(SUPPLIED MATERIAL)

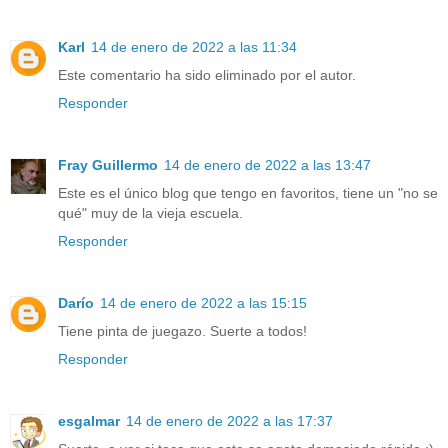
Karl
14 de enero de 2022 a las 11:34
Este comentario ha sido eliminado por el autor.
Responder
Fray Guillermo
14 de enero de 2022 a las 13:47
Este es el único blog que tengo en favoritos, tiene un "no se
qué" muy de la vieja escuela.
Responder
Darío
14 de enero de 2022 a las 15:15
Tiene pinta de juegazo. Suerte a todos!
Responder
esgalmar
14 de enero de 2022 a las 17:37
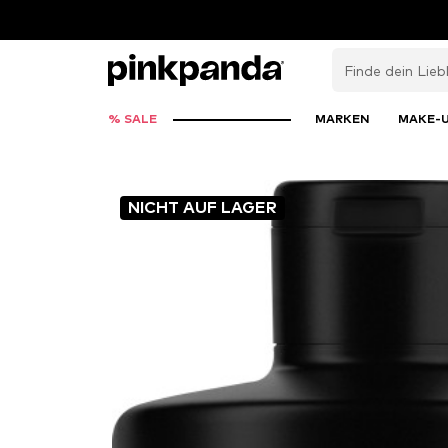
% SALE
MARKEN
MAKE-
NICHT AUF LAGER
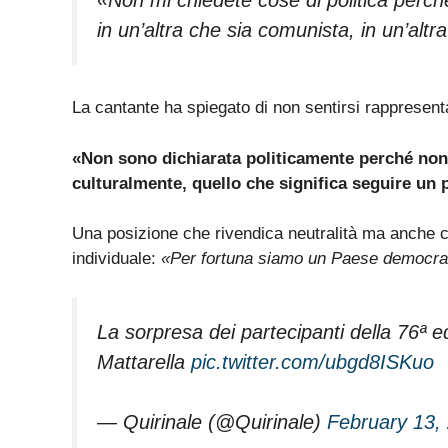
in un’altra che sia comunista, in un’alt
La cantante ha spiegato di non sentirsi rappresenta
«Non sono dichiarata politicamente perché non
culturalmente, quello che significa seguire un 
Una posizione che rivendica neutralità ma anche co
individuale:
«Per fortuna siamo un Paese democrat
La sorpresa dei partecipanti della 76ª e
Mattarella
pic.twitter.com/ubgd8ISKuo
— Quirinale (@Quirinale)
February 13,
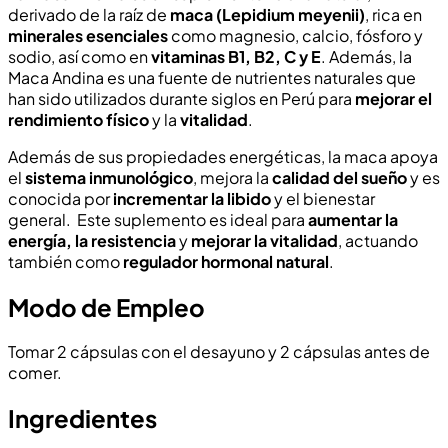
derivado de la raíz de
maca (Lepidium meyenii)
, rica en
minerales esenciales
como magnesio, calcio, fósforo y
sodio, así como en
vitaminas B1, B2, C y E
. Además, la
Maca Andina es una fuente de nutrientes naturales que
han sido utilizados durante siglos en Perú para
mejorar el
rendimiento físico
y la
vitalidad
.
Además de sus propiedades energéticas, la maca apoya
el
sistema inmunológico
, mejora la
calidad del sueño
y es
conocida por
incrementar la libido
y el bienestar
general. Este suplemento es ideal para
aumentar la
energía, la resistencia
y
mejorar la vitalidad
, actuando
también como
regulador hormonal natural
.
Modo de Empleo
Tomar 2 cápsulas con el desayuno y 2 cápsulas antes de
comer.
Ingredientes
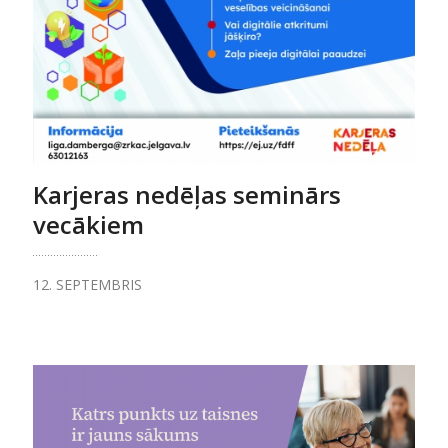
Karjeras nedēļas seminārs
vecākiem
12. SEPTEMBRIS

(End SUPPLIED MATERIAL)

EXERCISE DIRECTIONS:
Where a line of the entries above holds the word "sido", return that line.

EXERCISE RESPONSE:
Este comentario ha sido eliminado por el autor.
han sido utilizados durante siglos en Perú para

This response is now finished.